Whenever investigating an individual or business, one of the most basic checks is for lawsuits, criminal charges, and bankruptcy filings. But how do you research the court system? Is there one simple site to go to where you pop in a name and are rewarded with a listing of all court filings across the country pertaining to that individual? No such luck ... yet, anyway! To understand court research, you first need to understand a bit about the USA's court system.
There are two major separate court entities in the USA, the State court system and the Federal court system. The Federal court system is divided into three branches, the federal criminal, civil, bankruptcy, and appeals courts. These courts are not 'single entities' -- there are a number of federal courts scattered across the United States, each covering a certain geographic district within a 'circuit'. For a map of the circuits, see www.uscourts.gov/images/CircuitMap.pdf. For example, there is a Northern Mississippi district court, as well as a Southern. Cases are prosecuted by US Attorneys, who are elected, or Assistant US Attorneys, who are government employees. Regarding federal law, federal statutes are divided into sections called Titles. Title 11, for example, deals with bankcruptcy, and under that Title you will find Chapters, such as Chapter 7 regarding liquidation of a business. All personal and business bankruptcies fall under federal statutes and are dealt with in federal court, and bankruptcies make up nearly 70% of all federal court cases. This makes researching whether an individual has a history of bankcruptcy a considerably simpler matter, since only the relevant federal court needs to be searched. Title 18 contains the majority of the criminal statutes for the federal criminal court. Note that in many cases it can be decided for an individual to be tried in the federal rather than State court system, under federal-question jurisdiction rules, for a variety of reasons. For example, in a recent case where two teens burned a cross in a black family's yard, it was decided to prosecute them in federal rather than State court -- the penalties that could be imposed by the federal court system were greater. Likewise, cases involving citizens from different States will be tried in Federal courts if the monetary amount involved in the case is greater than $75,000. There are a number of other types of cases that are likewise defaulted to federal court, including cases involving patents or copyrights, cases challenging State laws (usually for Constitutional reasons), and cases involving federal agencies.

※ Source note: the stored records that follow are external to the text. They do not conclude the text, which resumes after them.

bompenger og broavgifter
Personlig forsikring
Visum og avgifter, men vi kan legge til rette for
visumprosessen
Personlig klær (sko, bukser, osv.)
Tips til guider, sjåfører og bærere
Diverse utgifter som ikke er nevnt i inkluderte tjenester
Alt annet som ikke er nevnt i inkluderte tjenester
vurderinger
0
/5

The State court system is somewhat more complex in its terminology, since this terminology differs from State to State, but in the end the terminology resolves into a system of 'upper' and 'lower' courts in civil and criminal matters. The State civil court was an 'upper' and 'lower' court, as does the State criminal court. In some States, these are referred to as the 'supreme' and 'county' courts, or the 'superior' and 'justice' courts. The upper courts tend to deal with more important subjects, or crimes with stiffer penalties (such as armed robbery, cases of gross malpractice, and often divorce). Lower courts will deal with misdemeanor crimes and small money claims (ie, small claims court). In criminal cases of all sorts, the prosecutor is usually the United States government (from the State's attorney office), and the case will be lised as The State of Wherever V. Lastname. Upper and lower courts are relatively simple to understand -- big money cases or cases involving serious crimes go the upper, and everything of lesser importance to the lower, but don't forget that most divorces are tried in the upper court! Unfortunately, the State court system doesn't stop there, but also includes, depending on the State, a variety of other courts such as the municipal court or traffic court, which handle matters specific to their speciality (ie, argue traffic tickets in traffic court). There are also appellate courts, for dealing with appeals.

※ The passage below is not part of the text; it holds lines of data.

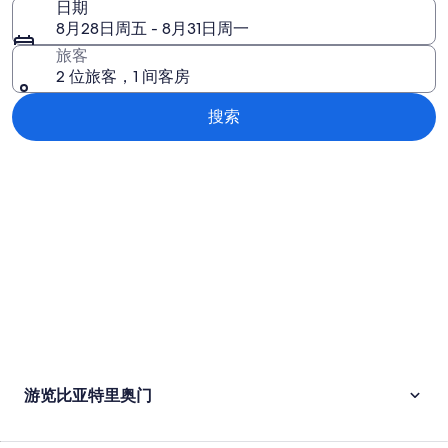
日期
8月28日周五 - 8月31日周一
旅客
2 位旅客，1 间客房
搜索
浏览地图
游览比亚特里奥门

So, now that we understand the court system a bit better, how do we go about finding court records? For Federal courts, this is a relatively simple matter: The majority of records are accessible through a system called PACER (Public Access to Court Electronic Records). PACER allows searching different courts by a variety of fields, including name. You as a citizen can sign up for PACER with a credit card at http://pacer.psc.uscourts.gov/ -- the service isn't free, but only charges a few dollars for good documentation on most cases. Note that some districts still aren't in the PACER system (for example, the Alaska district court) -- in this case, you can always pay a visit to the nearest district federal courthouse. Every district has one, and the records should be open to the public for free. Feel free to drive there and peruse! If the district court is further than you want to travel, there are courthouse researchers across the country who make a living looking up court records for those to far away from the court to visit in person.

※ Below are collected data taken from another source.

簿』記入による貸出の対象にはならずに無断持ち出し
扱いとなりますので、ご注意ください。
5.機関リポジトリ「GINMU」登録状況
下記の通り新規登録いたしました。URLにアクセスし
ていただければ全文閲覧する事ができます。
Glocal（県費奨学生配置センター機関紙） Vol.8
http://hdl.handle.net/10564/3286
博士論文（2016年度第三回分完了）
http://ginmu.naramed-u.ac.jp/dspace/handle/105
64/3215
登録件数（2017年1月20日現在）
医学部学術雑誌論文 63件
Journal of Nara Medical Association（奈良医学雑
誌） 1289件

State records are somewhat more complex. To access these records over the Internet, not only should the State records be online, but also the individual county in question. Most State higher court and appellate courts are online with free searching, but many lower (county) courts are not, only offer some records, or charge high fees. Of course, if you're only interested in researching cases in your area, all you need to do is drive to your local county courthouse, where the records are, by Federal law, public access. Your county courthouse should not charge you a fee to access these records, they should be free to peruse. Charging a fee online is for 'electronic access', not for seeing the actual documents themselves. Once again, if the county is outside your area you can hire a courtresearcher to do the job for you. To find county court researches and county/State courts on the Internet, simply do a search engine search for 'Countyname county court', and follow the links from there.